[AIM OF THE EXERCISE] The lines below that include "grid" are to be found and copied.

════════

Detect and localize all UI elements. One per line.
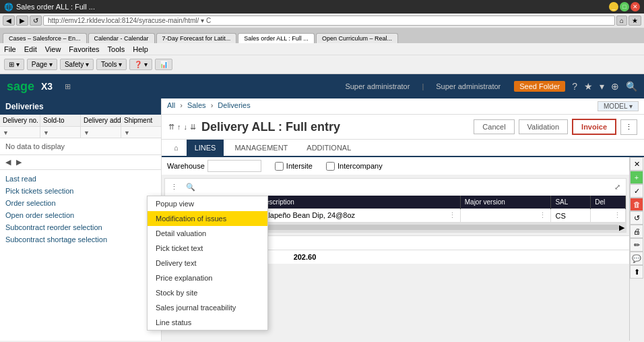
grid-search-icon[interactable]: 🔍	[183, 181, 198, 193]
bookmark-dropdown-icon[interactable]: ▾	[600, 81, 604, 92]
row-major-menu-icon[interactable]: ⋮	[539, 211, 546, 220]
scroll-right[interactable]: ▶	[13, 156, 24, 168]
forward-button[interactable]: ▶	[16, 16, 28, 26]
link-last-read[interactable]: Last read	[0, 173, 161, 185]
row-desc-menu-icon[interactable]: ⋮	[449, 211, 456, 220]
breadcrumb-sales[interactable]: Sales	[187, 101, 206, 109]
context-menu-line-status[interactable]: Line status	[148, 315, 267, 330]
nav-first-icon[interactable]: ⇈	[168, 123, 174, 132]
right-close-icon[interactable]: ✕	[630, 157, 643, 171]
menu-tools[interactable]: Tools	[108, 45, 125, 53]
right-refresh-icon[interactable]: ↺	[630, 211, 643, 225]
grid-icon[interactable]: ⊞	[65, 82, 71, 91]
toolbar-btn-2[interactable]: Page ▾	[27, 59, 57, 70]
intersite-checkbox[interactable]	[275, 162, 284, 171]
right-check-icon[interactable]: ✓	[630, 184, 643, 198]
tab-home[interactable]: ⌂	[168, 140, 184, 156]
more-button[interactable]: ⋮	[620, 119, 637, 135]
toolbar-btn-tools[interactable]: Tools ▾	[96, 59, 127, 70]
search-icon[interactable]: 🔍	[626, 81, 637, 92]
bookmark-icon[interactable]: ★	[584, 81, 593, 92]
browser-tab-sales[interactable]: Sales order ALL : Full ...	[238, 33, 315, 43]
browser-tab-cases[interactable]: Cases – Salesforce – En...	[3, 33, 87, 43]
context-menu-price-explanation[interactable]: Price explanation	[148, 270, 267, 285]
intercompany-checkbox[interactable]	[326, 162, 335, 171]
help-icon[interactable]: ?	[572, 81, 577, 92]
grid-menu-icon[interactable]: ⋮	[168, 181, 181, 193]
right-add-icon[interactable]: +	[630, 171, 643, 184]
scroll-left[interactable]: ◀	[3, 156, 13, 168]
ie-toolbar: ⊞ ▾ Page ▾ Safety ▾ Tools ▾ ❓ ▾ 📊	[0, 55, 644, 74]
nav-last-icon[interactable]: ⇊	[190, 123, 196, 132]
col-major-header: Major version	[460, 196, 551, 209]
address-bar[interactable]: http://emv12.rkldev.local:8124/syracuse-…	[43, 16, 615, 26]
link-open-order[interactable]: Open order selection	[0, 209, 161, 221]
menu-file[interactable]: File	[4, 45, 16, 53]
right-upload-icon[interactable]: ⬆	[630, 265, 643, 279]
menu-view[interactable]: View	[45, 45, 61, 53]
delivery-nav-icons: ⇈ ↑ ↓ ⇊	[168, 123, 196, 132]
intersite-label: Intersite	[286, 162, 313, 170]
row-sal: CS	[551, 209, 591, 223]
context-menu-delivery-text[interactable]: Delivery text	[148, 256, 267, 270]
tab-lines[interactable]: LINES	[187, 140, 224, 156]
including-tax-value: 202.60	[294, 253, 317, 261]
sage-header: sage X3 ⊞ Super administrator | Super ad…	[0, 74, 644, 98]
delivery-title: Delivery ALL : Full entry	[201, 120, 474, 134]
context-menu-pick-ticket[interactable]: Pick ticket text	[148, 241, 267, 256]
context-menu-sales-journal[interactable]: Sales journal traceability	[148, 300, 267, 315]
toolbar-btn-addon[interactable]: 📊	[155, 59, 172, 70]
link-order-selection[interactable]: Order selection	[0, 197, 161, 209]
toolbar-btn-1[interactable]: ⊞ ▾	[4, 59, 24, 70]
home-button[interactable]: ⌂	[616, 16, 627, 26]
invoice-button[interactable]: Invoice	[572, 119, 616, 135]
filter-cell-1: ▼	[0, 127, 40, 138]
tab-management[interactable]: MANAGEMENT	[226, 140, 296, 156]
seed-folder-badge[interactable]: Seed Folder	[514, 81, 565, 92]
context-menu-popup-view[interactable]: Popup view	[148, 196, 267, 211]
menu-edit[interactable]: Edit	[24, 45, 37, 53]
browser-tab-forecast[interactable]: 7-Day Forecast for Latit...	[156, 33, 237, 43]
row-del-menu-icon[interactable]: ⋮	[614, 211, 621, 220]
minimize-button[interactable]: _	[609, 2, 618, 11]
link-subcontract-reorder[interactable]: Subcontract reorder selection	[0, 221, 161, 233]
breadcrumb-deliveries[interactable]: Deliveries	[218, 101, 250, 109]
menu-help[interactable]: Help	[133, 45, 148, 53]
warehouse-input[interactable]	[207, 160, 261, 172]
col-delivery-no: Delivery no.	[0, 115, 40, 126]
right-edit-icon[interactable]: ✏	[630, 238, 643, 252]
row-description: Jalapeño Bean Dip, 24@8oz ⋮	[256, 209, 460, 223]
link-pick-tickets[interactable]: Pick tickets selection	[0, 185, 161, 197]
tab-additional[interactable]: ADDITIONAL	[298, 140, 359, 156]
close-button[interactable]: ✕	[631, 2, 640, 11]
reload-button[interactable]: ↺	[30, 16, 42, 26]
menu-favorites[interactable]: Favorites	[69, 45, 99, 53]
breadcrumb-all[interactable]: All	[167, 101, 175, 109]
model-badge[interactable]: MODEL ▾	[598, 101, 639, 111]
star-button[interactable]: ★	[629, 16, 641, 26]
breadcrumb-sep-1: ›	[180, 101, 183, 109]
restore-button[interactable]: □	[620, 2, 629, 11]
nav-next-icon[interactable]: ↓	[184, 123, 188, 131]
browser-tab-calendar[interactable]: Calendar - Calendar	[88, 33, 155, 43]
intercompany-field: Intercompany	[326, 162, 383, 171]
nav-prev-icon[interactable]: ↑	[177, 123, 181, 131]
cancel-button[interactable]: Cancel	[474, 119, 514, 134]
right-print-icon[interactable]: 🖨	[630, 225, 643, 238]
browser-tab-curriculum[interactable]: Open Curriculum – Real...	[316, 33, 398, 43]
toolbar-btn-help[interactable]: ❓ ▾	[129, 59, 152, 70]
context-menu-modification[interactable]: Modification of issues	[148, 211, 267, 226]
right-comment-icon[interactable]: 💬	[630, 252, 643, 265]
context-menu-stock-by-site[interactable]: Stock by site	[148, 285, 267, 300]
link-subcontract-shortage[interactable]: Subcontract shortage selection	[0, 233, 161, 246]
context-menu-detail-valuation[interactable]: Detail valuation	[148, 226, 267, 241]
back-button[interactable]: ◀	[3, 16, 15, 26]
validation-button[interactable]: Validation	[519, 119, 569, 134]
h-scroll-right[interactable]: ▶	[619, 223, 624, 232]
grid-expand-icon[interactable]: ⤢	[612, 181, 623, 193]
right-delete-icon[interactable]: 🗑	[630, 198, 643, 211]
compass-icon[interactable]: ⊕	[611, 81, 619, 92]
sage-x3-label: X3	[41, 81, 53, 92]
row-del: ⋮	[591, 209, 626, 223]
toolbar-btn-safety[interactable]: Safety ▾	[60, 59, 94, 70]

════════

[FINAL ANSWER]
grid-search-icon[interactable]: 🔍	[183, 181, 198, 193]
grid-icon[interactable]: ⊞	[65, 82, 71, 91]
grid-menu-icon[interactable]: ⋮	[168, 181, 181, 193]
grid-expand-icon[interactable]: ⤢	[612, 181, 623, 193]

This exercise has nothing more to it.